The Executive Secretary, Nigerian Shippers’ Council, Hassan Bello, identified some factors mitigating port reforms to include; Inadequate infrastructure, inadequate plants and equipment, insufficient power system, bad port access roads causing gridlock among others are needed to be given immediate attention.

Bello, who was represented by the Assistant Director, Compliance, Monitoring and Enforcement Division, Mrs Celin Ifeora, explained that the delay of an economic regulator made it difficult for Nigerians and stakeholders to fully enjoy the gains of port concession.

“The Nigerian Shippers’ Council was appointed the economic regulator in Feb 2004 to regulate and control the development and conducts of all economic activities in Nigerian ports which include to control tariff, rates and charges and to improve operational efficiency, to encourage competition, among others,”

He stressed: “In a liberalised industry like our ports, the role of an economic regulator is crucial in protecting and ensuring a level playing field for all stakeholders. The regulator must therefore be allowed to act independently from any market interest when making regulatory decisions. What is important in this regard is the need for the regulator to adhere to consultations and best practice in decision-making. The regulator needs the backing and support of all stakeholders because the regulator cannot do it alone. This is a clarion call for industry stakeholders to join hands with the regulator to make the port industry greater than ever,”

Founder, National Association of Government Approved Freight Forwarders (NAGAFF), Boniface Aniebonam said: “With reference to port user expectations from efficient ports, we are greatly worried about the possibility that we may be elevating failure to the status of world class given the current situation in Nigeria ports in terms of costs.

“If we admit that port concession is over 10 years old, would that be a good excuse for the increase in cargo clearance charges up to 300 per cent or more?”

He therefore urged the government to set up an ad-hoc Committee with Presidential and/or Ministerial mandate to verify and fine tune the current cargo handling practices and charges adopted by terminal operators, pending the establishment of the much-talked about National Transport Commission or an appropriate regulatory authority.

“We also make bold to say that the existing port challenges will need attention in such a manner that issues relating to local content, safety, security, transfer of technology and capacity building would be properly addressed.

“It should be noted that existing well-trained manpower in the industry are ageing and unless something drastic is done, we could be running into another serious catastrophe, when we will be faced with the problem of inadequate manpower. We sincerely believe if we can re-direct our efforts genuinely towards achieving a remarkable improvement in port efficiency and cost as against what currently obtains, we shall be adding more value to our country’s international trade. It is generally said that if a country has access to the sea, she equally has access to trade.”

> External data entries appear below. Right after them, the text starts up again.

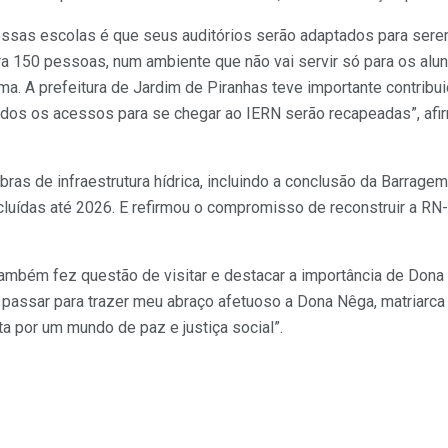
nessas escolas é que seus auditórios serão adaptados para s
a 150 pessoas, num ambiente que não vai servir só para os alu
a. A prefeitura de Jardim de Piranhas teve importante contribu
odos os acessos para se chegar ao IERN serão recapeadas”, afir
ras de infraestrutura hídrica, incluindo a conclusão da Barragem
cluídas até 2026. E refirmou o compromisso de reconstruir a RN-
também fez questão de visitar e destacar a importância de Dona
e passar para trazer meu abraço afetuoso a Dona Nêga, matriarca
ta por um mundo de paz e justiça social”.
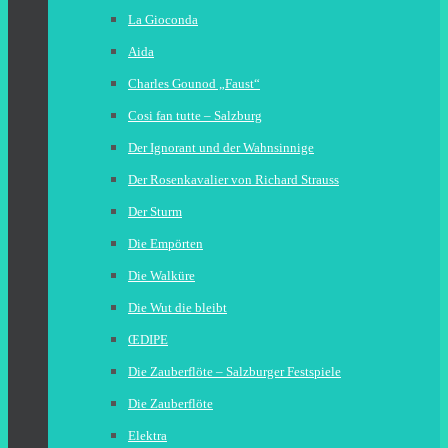
La Gioconda
Aida
Charles Gounod „Faust“
Cosi fan tutte – Salzburg
Der Ignorant und der Wahnsinnige
Der Rosenkavalier von Richard Strauss
Der Sturm
Die Empörten
Die Walküre
Die Wut die bleibt
ŒDIPE
Die Zauberflöte – Salzburger Festspiele
Die Zauberflöte
Elektra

Making reference to the law, he said: “We must ensure that our investors are protected at all times. Without prejudice to the fact that shipping concerns are dollar denominated, there is the need for consideration with regard to dollar rates for consideration with regard to dollar rates at the moment. The concessionairs are investors that have invested their hard-earned money. It is the general principle in business world-wide that there must be returns on investment. They deserve their returns of their investment.” He said.

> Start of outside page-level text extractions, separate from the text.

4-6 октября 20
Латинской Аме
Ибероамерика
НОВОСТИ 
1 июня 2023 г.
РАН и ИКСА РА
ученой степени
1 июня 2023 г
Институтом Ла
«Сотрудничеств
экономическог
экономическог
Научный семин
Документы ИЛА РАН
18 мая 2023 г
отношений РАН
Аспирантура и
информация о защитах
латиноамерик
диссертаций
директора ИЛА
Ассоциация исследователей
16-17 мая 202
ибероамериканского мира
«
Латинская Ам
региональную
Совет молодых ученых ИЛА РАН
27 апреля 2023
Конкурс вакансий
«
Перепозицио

The Publisher of Business and Maritime West Africa, Okey Ibeke said: “It is time for us to reflect passionately beyond the usual simplification of the problems confronting Nigerian ports. Of course, the cost of cargo and terminal handling charges is one of the factors, but without holding brief for the private terminal operators, it does not explain the preference for ports in neighbouring countries.

“If it was all about the import duties and other taxes paid in our ports, how does it make economic sense for an importer to incur double costs as is supposed to be the case when goods destined for Nigeria are shipped in through Cotonou Port in Benin Republic for instance?” Ibeke queried.